Остальные же воспитанники Профессорского института зимой 1832 г. были подвергнуты строгому экзамену, по результатам которого и принималось окончательное решение о их последующей судьбе[533]
. Весной 1833 г. состоялась наиболее крупная командировка будущих российских профессоров на учебу за границу. В ней участвовало 13 человек. Отметим сразу, что двое из них (ботаники П. Я. Корнух-Троцкий и И. О. Шиховский) были посланы в Венский университет, находящийся вне сферы нашего исследования (см. Введение), но остальные и выехали в Берлин, где составили сплоченную группу, порученную сперва надзору одного из профессоров университета Ф. В. Г. Кранихфельду, а затем российскому военному агенту, генералу А. П. Мансурову. Интересно, однако, что зачисление членов этой группы в Берлинский университет происходило не одновременно, как при всех предыдущих поездках, а несколькими «порциями», раз в неделю. Первыми из приехавших из Дерпта воспитанников Профессорского института в студенты Берлинского университета записались В. И. Лапшин и В. С. Порошин (1 июня 1833 г.), затем М. М. Лунин[534] (15 июня), Н. И. Пирогов (22 июня), а уже вслед за ним Ф. И. Иноземцев, П. И. Котельников, Д. Л. Крюков, М. С. Куторга, А. М. Филомафитский, А. И. Чивилев (все — 29 июня 1833 г.)[535]. Но еще раньше них в Берлине оказался В. С. Печерин, решение о причислении которого к Профессорскому институту и отправке за границу сразу, минуя Дерпт, министр народного просвещения К. А. Ливен принял 19 февраля 1833 г.[536], и поэтому Печерин успел записаться в студенты и начать занятия уже с 6 апреля (н. ст.) 1833 г. С некоторым запозданием, в конце августа 1833 г. Министерством народного просвещения было принято решение о командировке еще двух воспитанников Профессорского института, медиков Г. И. Сокольского и Н. А. Скандовского[537]. В Берлинский университет они записались лишь в середине января 1834 г.[538]Таким образом, зимой 1833–1834 гг. в Берлине разом оказались двадцать будущих замечательных деятелей российской университетской науки (здесь сошлись вместе студенты из Профессорского института и вторая из групп правоведов, заканчивавших свое образование) — столько их здесь уже, кажется, больше никогда одновременно не собиралось! 4 ноября 1834 г. в прусской столице находился Николай I, которому торжественно представили молодых русских ученых. Император милостиво обратился к ними со словами о том, «чтобы употребив в пользу пребывание свое в чужих краях, они сделались достойными имени Русского и того назначения, к коему избраны Отечеством»[539]

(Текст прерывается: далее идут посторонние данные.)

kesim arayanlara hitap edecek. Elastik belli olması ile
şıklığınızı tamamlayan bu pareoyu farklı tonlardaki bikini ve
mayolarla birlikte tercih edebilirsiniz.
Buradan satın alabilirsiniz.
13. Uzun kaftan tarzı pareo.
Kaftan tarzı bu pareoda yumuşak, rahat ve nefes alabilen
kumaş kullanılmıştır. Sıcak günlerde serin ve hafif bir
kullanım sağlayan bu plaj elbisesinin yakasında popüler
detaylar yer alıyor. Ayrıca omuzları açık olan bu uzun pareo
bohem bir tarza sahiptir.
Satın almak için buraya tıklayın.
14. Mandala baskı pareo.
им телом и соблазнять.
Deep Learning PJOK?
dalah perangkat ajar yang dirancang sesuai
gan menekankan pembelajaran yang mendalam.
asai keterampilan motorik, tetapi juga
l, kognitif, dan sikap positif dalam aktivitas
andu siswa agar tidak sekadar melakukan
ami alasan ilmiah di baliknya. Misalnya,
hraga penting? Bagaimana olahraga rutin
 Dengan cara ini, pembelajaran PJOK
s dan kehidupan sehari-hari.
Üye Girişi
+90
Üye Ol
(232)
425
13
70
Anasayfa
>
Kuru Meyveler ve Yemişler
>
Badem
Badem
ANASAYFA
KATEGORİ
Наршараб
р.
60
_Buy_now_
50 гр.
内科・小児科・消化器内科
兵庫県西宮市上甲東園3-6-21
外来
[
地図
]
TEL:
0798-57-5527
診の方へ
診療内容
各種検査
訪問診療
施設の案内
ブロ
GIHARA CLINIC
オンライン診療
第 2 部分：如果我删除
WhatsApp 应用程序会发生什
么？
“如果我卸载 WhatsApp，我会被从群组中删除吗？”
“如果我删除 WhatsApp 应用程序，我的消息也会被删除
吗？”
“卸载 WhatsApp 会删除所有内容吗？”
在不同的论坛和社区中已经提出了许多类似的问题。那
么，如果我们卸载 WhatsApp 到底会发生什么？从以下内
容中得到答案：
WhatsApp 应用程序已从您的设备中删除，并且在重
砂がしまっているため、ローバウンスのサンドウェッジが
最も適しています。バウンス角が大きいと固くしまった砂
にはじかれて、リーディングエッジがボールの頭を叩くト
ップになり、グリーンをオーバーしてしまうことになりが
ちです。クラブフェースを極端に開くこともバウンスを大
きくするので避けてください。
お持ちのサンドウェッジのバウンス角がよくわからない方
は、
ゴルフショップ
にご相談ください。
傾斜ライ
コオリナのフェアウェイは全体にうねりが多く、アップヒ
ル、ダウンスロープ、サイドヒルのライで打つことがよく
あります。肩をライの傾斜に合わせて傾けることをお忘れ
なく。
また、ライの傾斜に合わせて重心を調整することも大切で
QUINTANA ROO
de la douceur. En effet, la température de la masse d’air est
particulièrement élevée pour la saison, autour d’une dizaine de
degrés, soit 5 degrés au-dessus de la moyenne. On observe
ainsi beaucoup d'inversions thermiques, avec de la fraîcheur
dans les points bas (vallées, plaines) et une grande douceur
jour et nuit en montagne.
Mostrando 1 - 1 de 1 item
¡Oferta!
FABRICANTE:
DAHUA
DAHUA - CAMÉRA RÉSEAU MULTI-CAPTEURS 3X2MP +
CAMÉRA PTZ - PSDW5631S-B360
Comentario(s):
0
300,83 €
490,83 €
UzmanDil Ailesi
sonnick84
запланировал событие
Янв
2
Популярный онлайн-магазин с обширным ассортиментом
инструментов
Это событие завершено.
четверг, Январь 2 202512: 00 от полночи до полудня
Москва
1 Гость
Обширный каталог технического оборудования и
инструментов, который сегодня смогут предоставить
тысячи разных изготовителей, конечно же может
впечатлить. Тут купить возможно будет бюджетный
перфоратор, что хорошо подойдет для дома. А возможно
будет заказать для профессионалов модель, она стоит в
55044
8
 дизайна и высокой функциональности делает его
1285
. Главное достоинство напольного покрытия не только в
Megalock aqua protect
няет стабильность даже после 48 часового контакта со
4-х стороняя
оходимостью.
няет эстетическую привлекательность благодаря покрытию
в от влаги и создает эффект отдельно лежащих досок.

. В том же 1834 г. особое внимание на готовящихся к занятию профессорских мест в Берлине обратил в отчете Министерства народного просвещения С. С. Уваров, который подтвердил свое распоряжение держать для них в университетах вакантные кафедры до их возвращения, сообщив также о продлении срока пребывания в Берлине еще на полгода и повышении молодым ученым жалования (с 700 до 1000 талеров в год); да и, в целом, по тому, какое место в отчете было отведено этой теме, чувствовалась заметная гордость министра, что отечественные профессора готовятся к своей будущей деятельности в лучшем немецком университете[540].Все командированные из Профессорского института вернулись в Петербург к июлю 1835 г., в период введения в действие нового университетского Устава, и были распределены Уваровым по кафедрам различных российских университетов. Такие полномочия ему предоставлял п. 80 Устава, позволявший министру народного просвещения самому, не дожидаясь обсуждения в университетских Советах, назначать профессоров на вакантные кафедры[541]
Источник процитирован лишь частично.